Designing a Rate Limiter

We’re designing a per-user rate limiter for a single-process application. Each user should be allowed bursts up to a fixed capacity and refill at a steady rate over time.

Every user must be isolated from other users. It should also work correctly under multi-threaded access.

To keep the scope focused, this is gonna be in-memory, single machine, no persistence, no distributed coordination

The API is minimal:

can_access(user_id) -> bool

If it returns True, the request is allowed. Otherwise, it’s rejected.

Now let’s look at some ideas that you might try

Sleep-based throttling

Block threads using sleep() when limit is exceeded. The problem with this is it blocks valuable threads. There is no burst support and it’s very hard to reason about fairness. Also it does not scale under load.

What must always be true

Before designing classes, define correctness rules.

Request from a user never exceed thresholds
Concurrent access must not corrupt state
The rate limits should be enforced per timeframe smoothly
One user’s rate limit must not affect any other user

Choosing the Algorithm: Token Bucket

The token bucket model is simple:

Each user has a bucket.
The bucket has a maximum capacity.
Tokens are added continuously at a fixed rate.
Each request consumes one token.
If no tokens remain, reject.
This model will support burst of traffic as well.

State Model

Bucket
- capacity: int
- refill_rate: float  (tokens per second)
- tokens: float
- last_refill: float (last monotonic time when token was refilled)
- lock: threading.Lock

RateLimiter
- capacity: int
- refill_rate: float
- buckets: Dict[user_id, Bucket]
- lock: threading.Lock

Bucket

Represents one user’s rate state. Lock helps for synchronised access when using multiple threads.

RateLimiter

Manages buckets per user. Global lock protects bucket creation and dictionary mutation.

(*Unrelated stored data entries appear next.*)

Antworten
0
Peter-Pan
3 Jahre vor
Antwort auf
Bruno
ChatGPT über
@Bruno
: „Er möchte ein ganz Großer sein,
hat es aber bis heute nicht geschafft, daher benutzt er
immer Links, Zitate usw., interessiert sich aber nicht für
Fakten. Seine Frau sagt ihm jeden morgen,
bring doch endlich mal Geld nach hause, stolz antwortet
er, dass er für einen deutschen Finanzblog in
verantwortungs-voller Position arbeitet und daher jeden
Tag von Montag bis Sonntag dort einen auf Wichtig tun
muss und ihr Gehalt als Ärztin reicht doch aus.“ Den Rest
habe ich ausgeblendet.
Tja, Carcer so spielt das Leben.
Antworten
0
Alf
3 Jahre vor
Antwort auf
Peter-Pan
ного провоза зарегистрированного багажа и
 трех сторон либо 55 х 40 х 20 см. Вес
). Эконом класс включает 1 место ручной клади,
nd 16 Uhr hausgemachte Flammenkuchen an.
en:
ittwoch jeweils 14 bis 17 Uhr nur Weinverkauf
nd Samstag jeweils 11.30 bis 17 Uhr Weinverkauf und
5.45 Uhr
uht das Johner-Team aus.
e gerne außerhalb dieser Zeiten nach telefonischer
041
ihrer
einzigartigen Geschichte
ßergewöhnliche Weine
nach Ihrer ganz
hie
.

Why are we using monotonic time?

Rate limiting depends on elapsed time. Wall clock (time.time()) can move backwards due to NTP sync, manual clock adjustments etc… time.monotonic() always increases, it is immune to system time changes and it is designed for measuring durations

How state changes

Refill

Refill is computed lazily during request.

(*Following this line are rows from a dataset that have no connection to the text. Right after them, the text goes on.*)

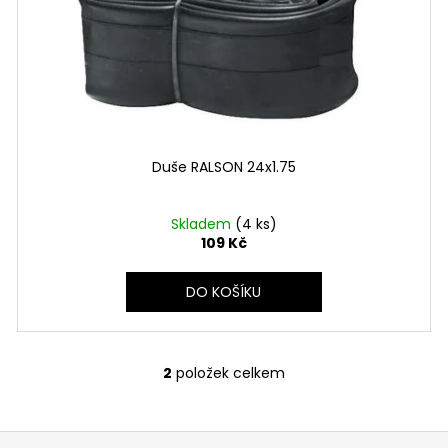
Duše RALSON 24x1.75
Skladem
(4 ks)
109 Kč
DO KOŠÍKU
2
položek celkem
O
v
l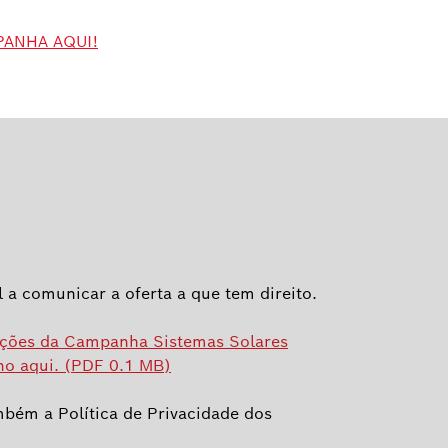
PANHA AQUI!
 a comunicar a oferta a que tem direito.
ições da Campanha Sistemas Solares
no aqui. (PDF 0.1 MB)
bém a Política de Privacidade dos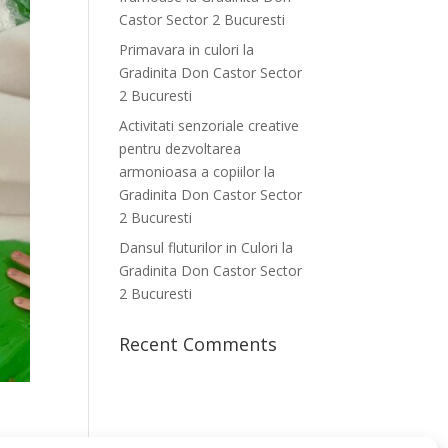
Castor Sector 2 Bucuresti
Primavara in culori la
Gradinita Don Castor Sector
2 Bucuresti
Activitati senzoriale creative
pentru dezvoltarea
armonioasa a copiilor la
Gradinita Don Castor Sector
2 Bucuresti
Dansul fluturilor in Culori la
Gradinita Don Castor Sector
2 Bucuresti
Recent Comments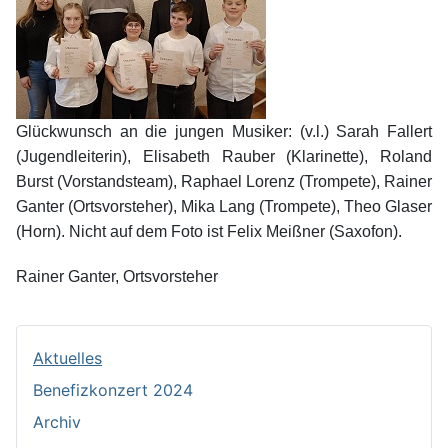
Glückwunsch an die jungen Musiker: (v.l.) Sarah Fallert
(Jugendleiterin), Elisabeth Rauber (Klarinette), Roland
Burst (Vorstandsteam), Raphael Lorenz (Trompete), Rainer
Ganter (Ortsvorsteher), Mika Lang (Trompete), Theo Glaser
(Horn). Nicht auf dem Foto ist Felix Meißner (Saxofon).
Rainer Ganter, Ortsvorsteher
Aktuelles
Benefizkonzert 2024
Archiv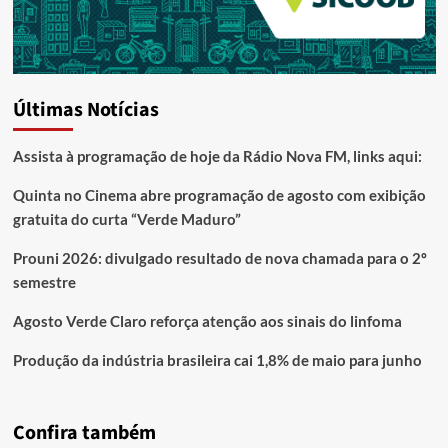
Últimas Notícias
Assista à programação de hoje da Rádio Nova FM, links aqui:
Quinta no Cinema abre programação de agosto com exibição
gratuita do curta “Verde Maduro”
Prouni 2026: divulgado resultado de nova chamada para o 2º
semestre
Agosto Verde Claro reforça atenção aos sinais do linfoma
Produção da indústria brasileira cai 1,8% de maio para junho
Confira também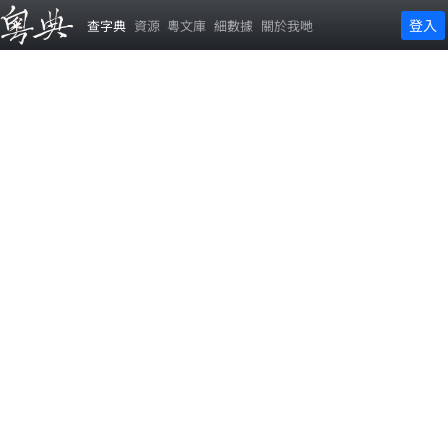
登入
查字典
資源
粵文庫
細數據
關於我哋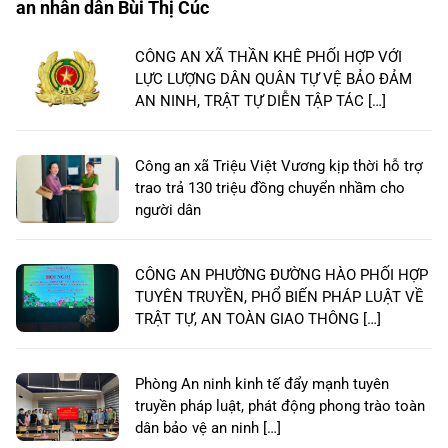
an nhân dân Bùi Thị Cúc
CÔNG AN XÃ THẦN KHÊ PHỐI HỢP VỚI
LỰC LƯỢNG DÂN QUÂN TỰ VỆ BẢO ĐẢM
AN NINH, TRẬT TỰ DIỄN TẬP TÁC […]
Công an xã Triệu Việt Vương kịp thời hỗ trợ
trao trả 130 triệu đồng chuyển nhầm cho
người dân
CÔNG AN PHƯỜNG ĐƯỜNG HÀO PHỐI HỢP
TUYÊN TRUYỀN, PHỔ BIẾN PHÁP LUẬT VỀ
TRẬT TỰ, AN TOÀN GIAO THÔNG […]
Phòng An ninh kinh tế đẩy mạnh tuyên
truyền pháp luật, phát động phong trào toàn
dân bảo vệ an ninh […]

time_elapsed = now - last_refill
refill_amount = time_elapsed * refill_rate
tokens = min(capacity, tokens + refill_amount)
last_refill = now

No background thread. No timers. Time accumulation happens only when needed.

Request

Under bucket lock:

Refill
If tokens ≥ 1:
- tokens -= 1
- allow
Else:
- reject

Concurrency Design

Two levels of locking.

1. Global lock (RateLimiter)

Used only for creating buckets and accessing dictionary. Released immediately after retrieving bucket. This prevents duplicate bucket creation and dictionary race conditions

2. Per-bucket lock

Protects tokensand last_refill. It prevents double consumption, negative tokens, refill race conditions. Without this lock, two threads could both see tokens ≥ 1, both decrement and it will give negative tokens

Minimal Class Diagram

classDiagram
    class Bucket {
        capacity: int
        refill_rate: float
        tokens: float
        last_refill: float
        try_consume()
        _refill()
    }

    class RateLimiter {
        buckets: Dict[int, Bucket]
        can_access(user_id)
    }

    RateLimiter o-- Bucket

Implementation (Python)

import threading
import time


class Bucket:
    def __init__(self, capacity: int, refill_rate: int):
        self.capacity = capacity
        self.refill_rate = refill_rate
        self.tokens = capacity
        self.last_refill = time.monotonic()
        self.lock = threading.Lock()

    def _refill(self):
        now = time.monotonic()
        delta = now - self.last_refill
        if delta <= 0:
            return

        refill_amount = delta * self.refill_rate
        self.tokens = min(self.capacity, self.tokens + refill_amount)
        self.last_refill = now

    def try_consume(self) -> bool:
        with self.lock:
            self._refill()
            if self.tokens >= 1:
                self.tokens -= 1
                return True
            return False


class RateLimiter:
    def __init__(self, refill_rate: int, capacity: int) -> None:
        self.refill_rate = refill_rate
        self.capacity = capacity
        self.buckets = {}
        self.lock = threading.Lock()

    def can_access(self, user_id: int) -> bool:
        with self.lock:
            if user_id not in self.buckets:
                self.buckets[user_id] = Bucket(
                    self.capacity,
                    self.refill_rate,
                )
            bucket = self.buckets[user_id]

        return bucket.try_consume()

Limits and Extensions

Memory growth

Inactive users stay in memory. You may add eviction logic (LRU or TTL).

Distributed systems

This design is single-process only. For distributed rate limiting use redis with Lua scripts, centralized token storage or sharded per-user ownership.